__TRY IT__
Please copy the data below exactly; none of the pictures in it belong in the copy.

__MATERIALS PROVIDED__
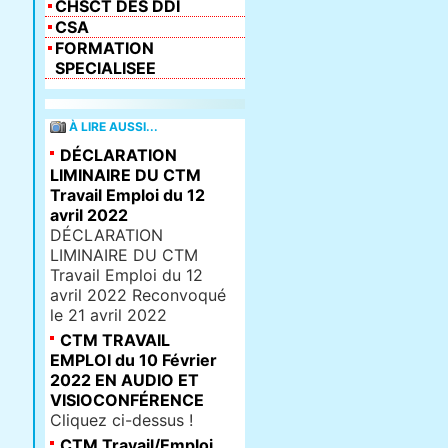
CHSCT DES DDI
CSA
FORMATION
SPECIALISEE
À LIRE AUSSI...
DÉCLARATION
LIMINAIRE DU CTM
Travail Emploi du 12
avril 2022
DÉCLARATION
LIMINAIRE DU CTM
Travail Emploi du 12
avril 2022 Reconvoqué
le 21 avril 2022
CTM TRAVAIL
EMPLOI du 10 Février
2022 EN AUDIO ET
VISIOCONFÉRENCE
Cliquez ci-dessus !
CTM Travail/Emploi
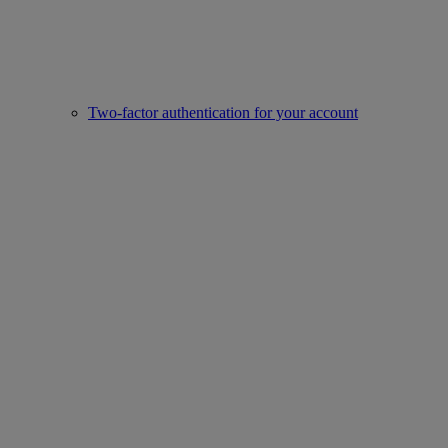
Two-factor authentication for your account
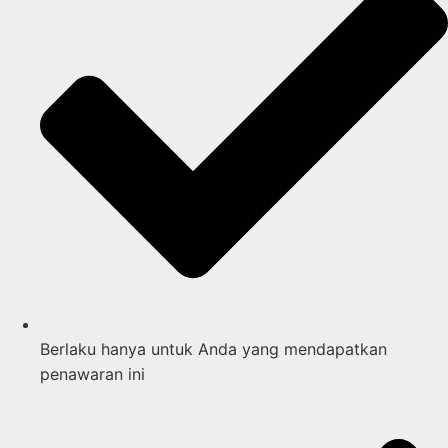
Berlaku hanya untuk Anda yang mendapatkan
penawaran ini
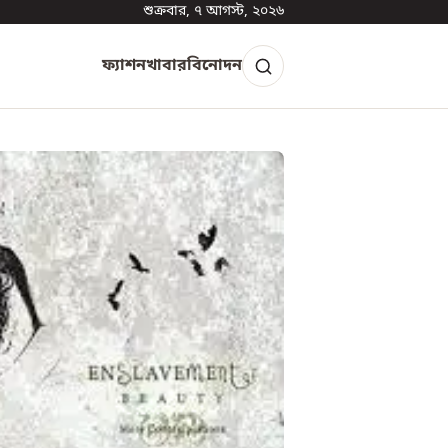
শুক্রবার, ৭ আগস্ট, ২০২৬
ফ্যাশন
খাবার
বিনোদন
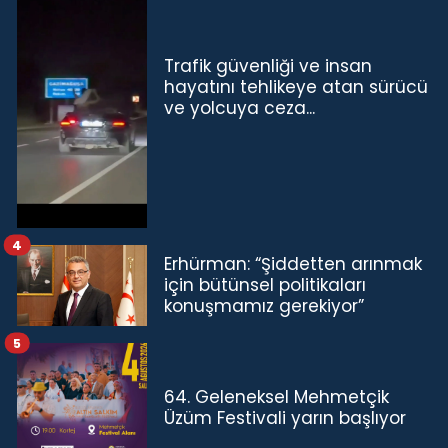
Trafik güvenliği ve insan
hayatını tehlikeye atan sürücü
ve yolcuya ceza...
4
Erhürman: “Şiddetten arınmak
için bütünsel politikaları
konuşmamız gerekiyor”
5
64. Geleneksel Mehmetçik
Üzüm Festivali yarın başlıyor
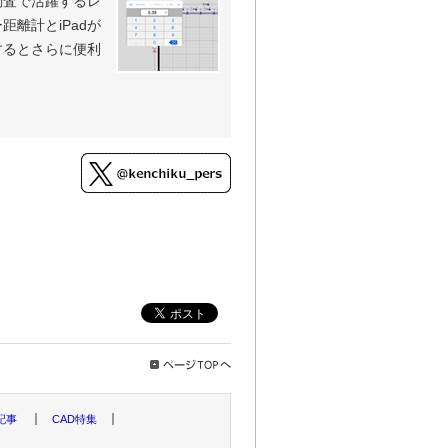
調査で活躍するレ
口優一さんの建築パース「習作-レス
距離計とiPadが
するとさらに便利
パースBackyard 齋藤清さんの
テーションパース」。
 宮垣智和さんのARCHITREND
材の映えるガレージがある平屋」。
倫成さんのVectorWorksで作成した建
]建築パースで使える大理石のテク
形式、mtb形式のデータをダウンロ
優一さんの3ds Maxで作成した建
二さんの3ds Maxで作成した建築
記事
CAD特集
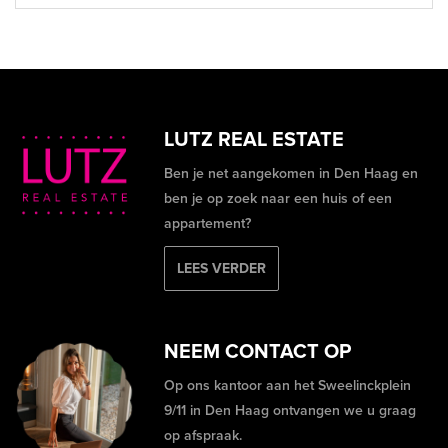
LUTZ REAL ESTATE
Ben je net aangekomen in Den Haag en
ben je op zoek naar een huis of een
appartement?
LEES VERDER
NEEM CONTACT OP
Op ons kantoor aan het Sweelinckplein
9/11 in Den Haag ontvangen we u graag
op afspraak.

__YOUR SOLUTION__
CHSCT DES DDI
CSA
FORMATION
SPECIALISEE
À LIRE AUSSI...
DÉCLARATION
LIMINAIRE DU CTM
Travail Emploi du 12
avril 2022
DÉCLARATION
LIMINAIRE DU CTM
Travail Emploi du 12
avril 2022 Reconvoqué
le 21 avril 2022
CTM TRAVAIL
EMPLOI du 10 Février
2022 EN AUDIO ET
VISIOCONFÉRENCE
Cliquez ci-dessus !
CTM Travail/Emploi
Two-factor authentication for your account
Berlaku hanya untuk Anda yang mendapatkan
penawaran ini
শুক্রবার, ৭ আগস্ট, ২০২৬
ফ্যাশন
খাবার
বিনোদন
Trafik güvenliği ve insan
hayatını tehlikeye atan sürücü
ve yolcuya ceza...
4
Erhürman: “Şiddetten arınmak
için bütünsel politikaları
konuşmamız gerekiyor”
5
64. Geleneksel Mehmetçik
Üzüm Festivali yarın başlıyor
調査で活躍するレ
口優一さんの建築パース「習作-レス
距離計とiPadが
するとさらに便利
パースBackyard 齋藤清さんの
テーションパース」。
 宮垣智和さんのARCHITREND
材の映えるガレージがある平屋」。
倫成さんのVectorWorksで作成した建
]建築パースで使える大理石のテク
形式、mtb形式のデータをダウンロ
優一さんの3ds Maxで作成した建
二さんの3ds Maxで作成した建築
記事
CAD特集
LUTZ REAL ESTATE
Ben je net aangekomen in Den Haag en
ben je op zoek naar een huis of een
appartement?
LEES VERDER
NEEM CONTACT OP
Op ons kantoor aan het Sweelinckplein
9/11 in Den Haag ontvangen we u graag
op afspraak.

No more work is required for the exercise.